▶ [Study material]
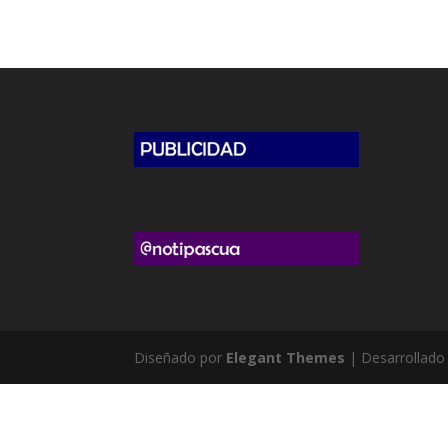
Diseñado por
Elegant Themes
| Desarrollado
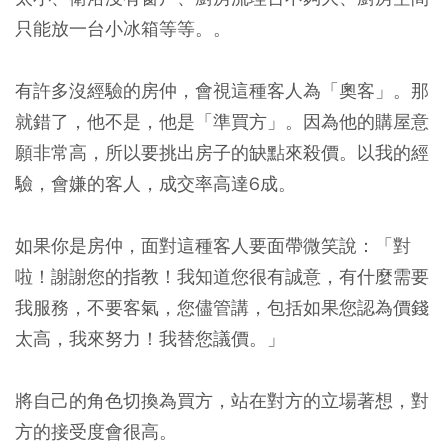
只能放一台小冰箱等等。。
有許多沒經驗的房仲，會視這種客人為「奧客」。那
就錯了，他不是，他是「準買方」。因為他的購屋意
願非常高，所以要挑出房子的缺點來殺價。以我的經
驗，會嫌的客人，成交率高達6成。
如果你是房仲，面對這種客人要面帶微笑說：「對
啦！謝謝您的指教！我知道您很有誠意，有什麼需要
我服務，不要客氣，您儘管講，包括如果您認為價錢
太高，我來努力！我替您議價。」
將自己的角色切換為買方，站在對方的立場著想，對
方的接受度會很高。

* * *

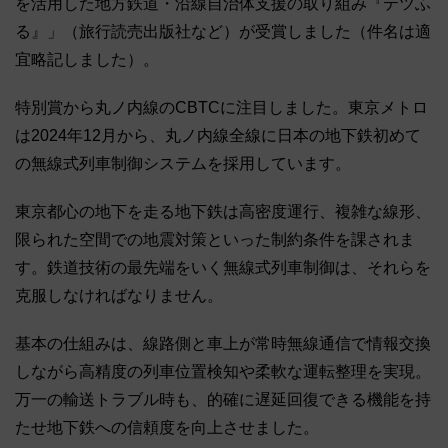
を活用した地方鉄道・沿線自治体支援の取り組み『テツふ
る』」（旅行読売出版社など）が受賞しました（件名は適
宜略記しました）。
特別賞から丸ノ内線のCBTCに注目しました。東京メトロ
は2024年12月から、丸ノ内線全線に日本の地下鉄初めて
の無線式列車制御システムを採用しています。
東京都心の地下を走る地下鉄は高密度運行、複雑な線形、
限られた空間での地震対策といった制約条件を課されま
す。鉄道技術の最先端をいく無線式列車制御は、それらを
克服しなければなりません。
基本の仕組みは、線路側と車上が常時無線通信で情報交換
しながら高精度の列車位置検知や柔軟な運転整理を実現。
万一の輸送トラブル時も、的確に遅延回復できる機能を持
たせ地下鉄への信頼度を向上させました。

▶ [Instructions to follow] From the records above, reproduce exactly the lines from the one with "万一の輸送トラブル時も、的確に遅延回復できる機能を持" to the one with "たせ地下鉄への信頼度を向上させました。", both included, and no others.

▶ [Your solution]
万一の輸送トラブル時も、的確に遅延回復できる機能を持
たせ地下鉄への信頼度を向上させました。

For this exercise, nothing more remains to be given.